While Utah County is suing Gov. Gary Herbert contending that he is violating state law by refusing to appoint either of its two nominees for the new Utah Transit Authority board, the state now says the county is the one not following the law.
In court filings, the state says Utah County failed to consult with neighboring Tooele County on nominees as required; was oblivious to “a tsunami” of opposition to the pair as unqualified; and a nominee unofficially lost support of the Utah County Commission when one of two commissioners who voted for him withdrew support.
The state also argues the county is trying to undermine the long-established power of a governor to appoint only people he supports, and is trying to “override the governor’s conclusion that Utah County’s nominees were not fit for appointment.”
That came in a 103-page response by the Utah Attorney General’s Office to a petition filed by Utah County asking the Utah Supreme Court to force Herbert to appoint one of the county’s two nominees.
After years of scandals at UTA, the Legislature this year restructured the agency — including replacing its former part-time, 16-member board with a full-time, three-member commission seen as better able to oversee the agency.

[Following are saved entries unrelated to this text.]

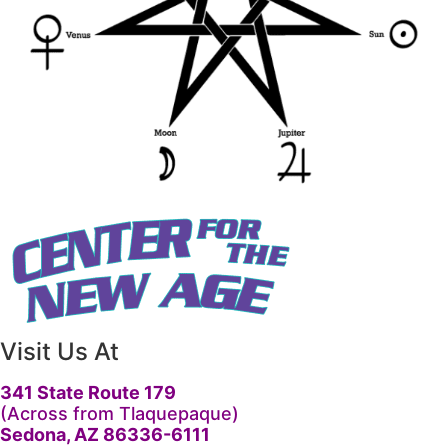
Visit Us At
341 State Route 179
(Across from Tlaquepaque)
Sedona, AZ 86336-6111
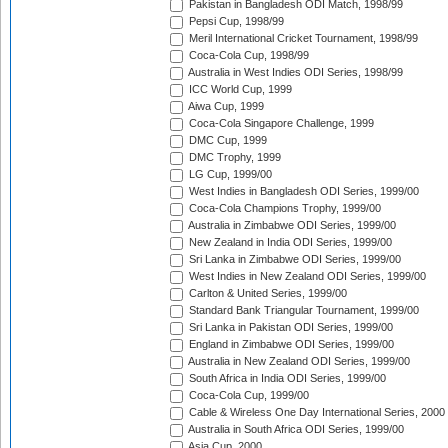
Pakistan in Bangladesh ODI Match, 1998/99
Pepsi Cup, 1998/99
Meril International Cricket Tournament, 1998/99
Coca-Cola Cup, 1998/99
Australia in West Indies ODI Series, 1998/99
ICC World Cup, 1999
Aiwa Cup, 1999
Coca-Cola Singapore Challenge, 1999
DMC Cup, 1999
DMC Trophy, 1999
LG Cup, 1999/00
West Indies in Bangladesh ODI Series, 1999/00
Coca-Cola Champions Trophy, 1999/00
Australia in Zimbabwe ODI Series, 1999/00
New Zealand in India ODI Series, 1999/00
Sri Lanka in Zimbabwe ODI Series, 1999/00
West Indies in New Zealand ODI Series, 1999/00
Carlton & United Series, 1999/00
Standard Bank Triangular Tournament, 1999/00
Sri Lanka in Pakistan ODI Series, 1999/00
England in Zimbabwe ODI Series, 1999/00
Australia in New Zealand ODI Series, 1999/00
South Africa in India ODI Series, 1999/00
Coca-Cola Cup, 1999/00
Cable & Wireless One Day International Series, 2000
Australia in South Africa ODI Series, 1999/00
Asia Cup, 2000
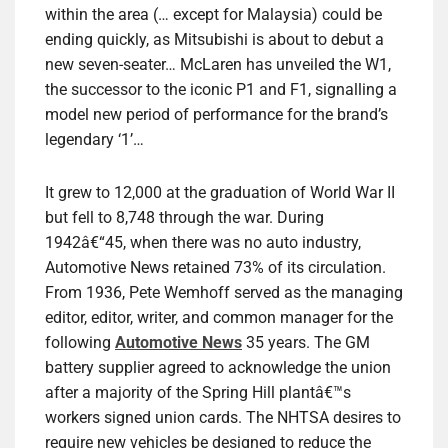
within the area (… except for Malaysia) could be
ending quickly, as Mitsubishi is about to debut a
new seven-seater… McLaren has unveiled the W1,
the successor to the iconic P1 and F1, signalling a
model new period of performance for the brand’s
legendary ‘1’…
It grew to 12,000 at the graduation of World War II
but fell to 8,748 through the war. During
1942â€“45, when there was no auto industry,
Automotive News retained 73% of its circulation.
From 1936, Pete Wemhoff served as the managing
editor, editor, writer, and common manager for the
following
Automotive News
35 years. The GM
battery supplier agreed to acknowledge the union
after a majority of the Spring Hill plantâ€™s
workers signed union cards. The NHTSA desires to
require new vehicles be designed to reduce the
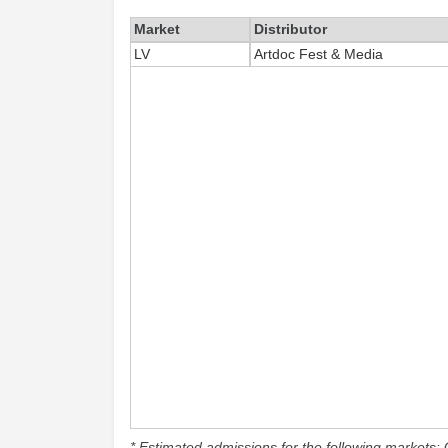
Market
Distributor
LV
Artdoc Fest & Media
* Estimated admissions for the following markets:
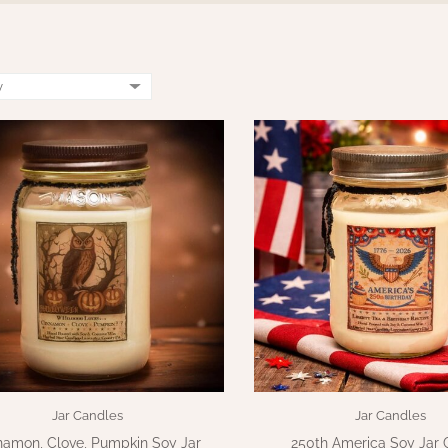
Jar Candles
Jar Candles
namon, Clove, Pumpkin Soy Jar
250th America Soy Jar 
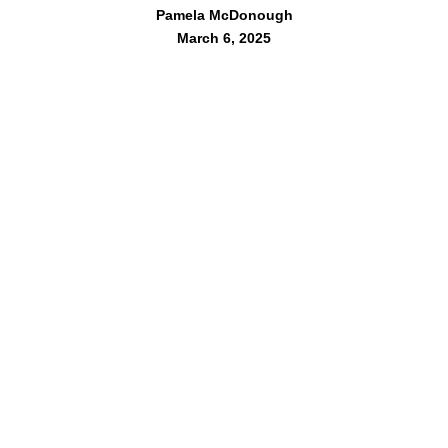
Pamela McDonough
March 6, 2025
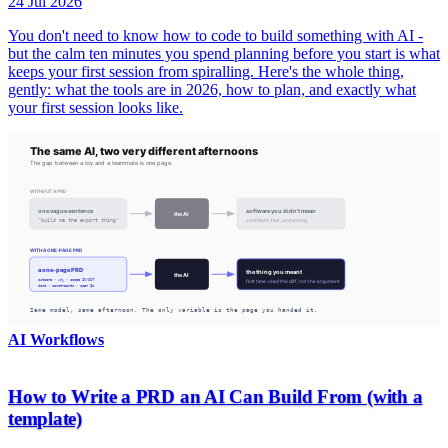
24 Jul 2026
You don't need to know how to code to build something with AI -
but the calm ten minutes you spend planning before you start is what
keeps your first session from spiralling. Here's the whole thing,
gently: what the tools are in 2026, how to plan, and exactly what
your first session looks like.
AI Workflows
How to Write a PRD an AI Can Build From (with a
template)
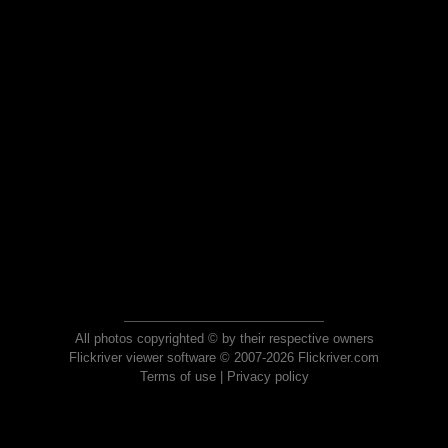
All photos copyrighted © by their respective owners
Flickriver viewer software © 2007-2026 Flickriver.com
Terms of use
|
Privacy policy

The new law gives Utah County (in consultation with Tooele County) power to nominate to the governor two or more people for a seat on the new board. Other members were nominated by Salt Lake County, and Weber and Davis counties (in consultation with Box Elder County).
Herbert has appointed the two board members nominated by other counties — Carlton Christensen and Beth Holbrook — who took over UTA earlier this month. The Utah/Tooele county seat remains vacant. Utah County’s petition says that amounts to taxation without representation for its citizens, and has urged the court to vacate actions by the board.
But the governor said Utah County’s two nominees were unqualified. They are Pleasant Grove City Council member Ben Stanley, an attorney, and former Cedar Hills City Council member Rob Crowley, an accountant.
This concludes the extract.